Pull every line with "Elektromobilität" from the data.

----- INFORMATION

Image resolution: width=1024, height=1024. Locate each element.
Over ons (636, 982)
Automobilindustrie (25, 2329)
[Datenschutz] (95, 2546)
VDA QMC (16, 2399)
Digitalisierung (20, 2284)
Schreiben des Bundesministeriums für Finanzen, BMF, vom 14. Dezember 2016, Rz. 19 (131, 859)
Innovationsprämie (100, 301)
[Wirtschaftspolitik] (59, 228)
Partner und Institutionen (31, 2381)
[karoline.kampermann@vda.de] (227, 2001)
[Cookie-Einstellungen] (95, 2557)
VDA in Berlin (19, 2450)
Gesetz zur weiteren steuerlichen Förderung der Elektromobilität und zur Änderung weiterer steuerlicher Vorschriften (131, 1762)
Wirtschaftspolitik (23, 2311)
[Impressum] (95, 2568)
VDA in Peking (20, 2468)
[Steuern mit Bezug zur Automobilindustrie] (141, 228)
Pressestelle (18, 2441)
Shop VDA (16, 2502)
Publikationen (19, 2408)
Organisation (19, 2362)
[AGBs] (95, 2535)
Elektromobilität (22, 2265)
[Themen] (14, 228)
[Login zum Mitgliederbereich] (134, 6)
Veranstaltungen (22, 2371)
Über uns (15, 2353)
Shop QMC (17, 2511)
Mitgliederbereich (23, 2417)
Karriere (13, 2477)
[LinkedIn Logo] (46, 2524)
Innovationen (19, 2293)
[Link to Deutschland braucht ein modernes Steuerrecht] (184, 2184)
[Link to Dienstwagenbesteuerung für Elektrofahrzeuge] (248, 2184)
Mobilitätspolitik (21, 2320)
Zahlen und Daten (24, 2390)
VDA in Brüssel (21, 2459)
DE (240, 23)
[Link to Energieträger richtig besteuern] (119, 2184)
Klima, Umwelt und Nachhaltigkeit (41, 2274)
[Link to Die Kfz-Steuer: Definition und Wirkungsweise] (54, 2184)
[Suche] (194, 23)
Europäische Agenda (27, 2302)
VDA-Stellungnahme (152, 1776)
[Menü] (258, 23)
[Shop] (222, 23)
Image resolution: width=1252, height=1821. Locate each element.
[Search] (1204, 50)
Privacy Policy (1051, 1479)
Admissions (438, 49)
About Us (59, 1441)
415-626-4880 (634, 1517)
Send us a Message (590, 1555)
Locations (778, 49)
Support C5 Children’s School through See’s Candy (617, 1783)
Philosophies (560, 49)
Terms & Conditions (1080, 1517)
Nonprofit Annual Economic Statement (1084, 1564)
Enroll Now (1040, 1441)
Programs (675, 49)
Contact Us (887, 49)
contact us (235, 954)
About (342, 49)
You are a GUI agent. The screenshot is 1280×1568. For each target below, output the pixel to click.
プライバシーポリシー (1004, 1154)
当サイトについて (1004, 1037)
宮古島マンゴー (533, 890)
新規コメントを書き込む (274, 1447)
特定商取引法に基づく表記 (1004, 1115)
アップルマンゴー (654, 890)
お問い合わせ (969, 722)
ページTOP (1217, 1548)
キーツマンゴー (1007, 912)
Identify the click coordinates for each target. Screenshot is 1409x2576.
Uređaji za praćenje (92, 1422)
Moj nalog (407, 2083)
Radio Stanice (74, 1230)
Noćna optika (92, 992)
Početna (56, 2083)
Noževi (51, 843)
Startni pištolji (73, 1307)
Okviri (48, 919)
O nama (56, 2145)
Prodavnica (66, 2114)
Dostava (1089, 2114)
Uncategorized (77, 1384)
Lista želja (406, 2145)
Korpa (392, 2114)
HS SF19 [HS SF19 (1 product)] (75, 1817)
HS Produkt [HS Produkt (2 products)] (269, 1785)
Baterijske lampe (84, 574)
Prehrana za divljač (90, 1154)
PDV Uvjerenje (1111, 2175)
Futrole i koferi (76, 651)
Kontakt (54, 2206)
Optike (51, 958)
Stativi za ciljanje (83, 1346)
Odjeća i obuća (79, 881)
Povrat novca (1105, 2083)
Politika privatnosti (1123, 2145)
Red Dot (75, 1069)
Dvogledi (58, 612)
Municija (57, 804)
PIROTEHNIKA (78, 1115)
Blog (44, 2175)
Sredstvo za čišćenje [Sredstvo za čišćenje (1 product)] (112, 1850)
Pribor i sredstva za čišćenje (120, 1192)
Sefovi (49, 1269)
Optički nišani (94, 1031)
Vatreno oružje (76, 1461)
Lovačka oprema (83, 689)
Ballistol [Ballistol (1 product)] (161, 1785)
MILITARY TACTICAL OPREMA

----------

> ANSWER FOR THE TASK
Gesetz zur weiteren steuerlichen Förderung der Elektromobilität und zur Änderung weiterer steuerlicher Vorschriften (131, 1762)
Elektromobilität (22, 2265)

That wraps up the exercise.